Heidelberger Haushalt so umfangreich wie nie - gleichzeitig Grenze erreicht
„Wir hatten noch nie so viel Geld wie aktuell“, fasst der Oberbürgermeister die Heidelberger Situation zusammen. Ein Etat von erstmals mehr als 800 Millionen Euro (2024) sei für eine Stadt wie Heidelberg zwar angemessen, doch nun vergrößerten die zunehmenden Verpflichtungen den Umfang auf 900 Millionen Euro. Aber auch in der Unistadt gibt es Unternehmen, die an der Automobilbranche hängen und derzeit schwer kämpfen müssen, was sich in wegfallenden Gewerbesteuern ausdrückt.
Die Stadt habe sich frühzeitig engagiert, zukunftsweisende Technologien und Know-how gute Rahmenbedingungen zu geben und belegt seine Gründerfreundlichkeit in Rankings. Doch diese jungen Unternehmen zahlen aktuell noch nicht oder wenig in den Gewerbesteuertopf ein. „Wir brauchen sie aber, um zukünftig auch im internationalen Wettbewerb zu bestehen“, sagt Würzner.
Er bezeichnet diese Start-ups als „zarte Pflanzen“, für die der Boden bereitet und die gehegt werden müssten. „Wir waren in den vergangenen Jahren gewohnt, nur noch die Ernte zu verteilen“, beschreibt er die Strukturänderungen, die ein Umdenken erforderten.
Doch der Spielraum der Kommunen - zum Beispiel bei der Unterstützung zukunftsträchtiger neuer Branchen - werde wegen der steigenden Zahl an Pflichtaufgaben immer geringer. Auf rund zehn Prozent schätzt Würzner das „variable“ Kapital, während rund 90 Prozent des Etats für Pflichtaufgaben draufgingen. Das sei eine fatale Entwicklung.

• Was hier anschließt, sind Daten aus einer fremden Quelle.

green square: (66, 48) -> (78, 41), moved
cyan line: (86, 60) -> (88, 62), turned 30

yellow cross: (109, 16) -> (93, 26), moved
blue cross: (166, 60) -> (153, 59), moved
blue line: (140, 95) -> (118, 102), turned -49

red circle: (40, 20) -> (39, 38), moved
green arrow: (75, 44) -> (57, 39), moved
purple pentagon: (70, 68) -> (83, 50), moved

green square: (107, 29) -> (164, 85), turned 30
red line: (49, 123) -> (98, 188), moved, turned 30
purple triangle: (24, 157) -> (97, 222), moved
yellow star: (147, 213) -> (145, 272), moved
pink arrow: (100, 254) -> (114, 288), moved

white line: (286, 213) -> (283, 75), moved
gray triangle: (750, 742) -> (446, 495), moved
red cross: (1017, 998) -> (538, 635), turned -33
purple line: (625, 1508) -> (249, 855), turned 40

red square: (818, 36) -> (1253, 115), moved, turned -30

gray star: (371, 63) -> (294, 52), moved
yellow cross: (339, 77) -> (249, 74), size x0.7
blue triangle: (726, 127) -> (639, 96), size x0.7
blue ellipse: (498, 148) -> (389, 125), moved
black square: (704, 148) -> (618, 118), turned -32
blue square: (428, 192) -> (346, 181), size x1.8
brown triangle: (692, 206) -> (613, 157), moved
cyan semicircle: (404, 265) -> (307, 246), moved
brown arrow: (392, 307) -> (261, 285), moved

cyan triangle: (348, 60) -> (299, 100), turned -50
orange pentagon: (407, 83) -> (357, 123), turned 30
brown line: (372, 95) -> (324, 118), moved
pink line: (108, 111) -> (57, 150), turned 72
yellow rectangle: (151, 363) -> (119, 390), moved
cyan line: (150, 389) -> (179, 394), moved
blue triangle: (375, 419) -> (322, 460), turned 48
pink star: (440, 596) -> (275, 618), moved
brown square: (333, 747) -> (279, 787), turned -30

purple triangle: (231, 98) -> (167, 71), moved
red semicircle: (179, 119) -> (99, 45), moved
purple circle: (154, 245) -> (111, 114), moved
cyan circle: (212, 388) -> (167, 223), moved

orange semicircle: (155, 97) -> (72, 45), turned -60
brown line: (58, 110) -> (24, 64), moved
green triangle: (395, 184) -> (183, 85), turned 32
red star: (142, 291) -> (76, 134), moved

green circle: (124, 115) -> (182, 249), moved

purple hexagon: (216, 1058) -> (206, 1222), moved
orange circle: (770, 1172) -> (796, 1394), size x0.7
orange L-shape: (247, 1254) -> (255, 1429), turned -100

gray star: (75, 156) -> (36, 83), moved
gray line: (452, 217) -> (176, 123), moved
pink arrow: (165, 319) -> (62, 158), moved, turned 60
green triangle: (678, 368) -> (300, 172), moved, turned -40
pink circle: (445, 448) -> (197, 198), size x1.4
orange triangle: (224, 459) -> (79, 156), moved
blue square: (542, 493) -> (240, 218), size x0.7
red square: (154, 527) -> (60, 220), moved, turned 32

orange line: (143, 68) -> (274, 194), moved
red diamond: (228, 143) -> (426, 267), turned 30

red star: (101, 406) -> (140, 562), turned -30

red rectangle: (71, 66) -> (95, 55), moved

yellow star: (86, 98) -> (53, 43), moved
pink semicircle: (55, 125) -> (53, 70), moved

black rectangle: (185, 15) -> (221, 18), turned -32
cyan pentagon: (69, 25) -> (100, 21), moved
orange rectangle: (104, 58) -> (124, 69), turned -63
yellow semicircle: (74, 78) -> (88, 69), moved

Als Beispiel für vom Bund auferlegte, aber nicht ausreichend finanzierte Leistungen nannte der Stadtchef die Aufgaben aus dem Bundesteilhabegesetz (BTHG) und den Rechtsanspruch auf einen Kitaplatz. Um den erfüllen zu können, investiert die Stadt aktuell in drei Kitas, die zwischen Frühjahr und Sommer in Betrieb gehen und schließt das Loch in der Personaldecke unter anderem mit kolumbianischen Fachkräften. Mit dem Zurückgehen zum G9-Gymnasium würden weitere Investitionen in Mensen nötig - auch darüber herrsche in der Haushaltskommission Konsens.
Bund und Land kürzen ihre Zuschüsse
Doch während solche Baumaßnahmen früher von 70-prozentiger Förderung von Bund und Land rechnen konnten, könne man heute froh sein, wenn es 30 Prozent seien. Für Pflichtaufgaben freiwillige Leistungen wie die Schulsozialarbeit oder Deutschförderkurse zu streichen, kommt für Würzner nicht in Frage.
Um der schwierigen Finanzsituation begegnen zu können, gebe es keine Denkverbote. Kommt jetzt etwa die 2017 abgelehnte Bettensteuer zurück in die Diskussion? „Vermeintlich höhere Einnahmen müssen auch Sinn ergeben und einfach umsetzbar sein“, erteilt Würzner der Idee nicht generell eine Absage. Aber man dürfe die Unternehmen und die Verwaltung nicht unnötig mit weiteren Dokumentationen überfrachten: „Wir brauchen kein weiteres Bürokratiemonster“, betont der Stadtchef.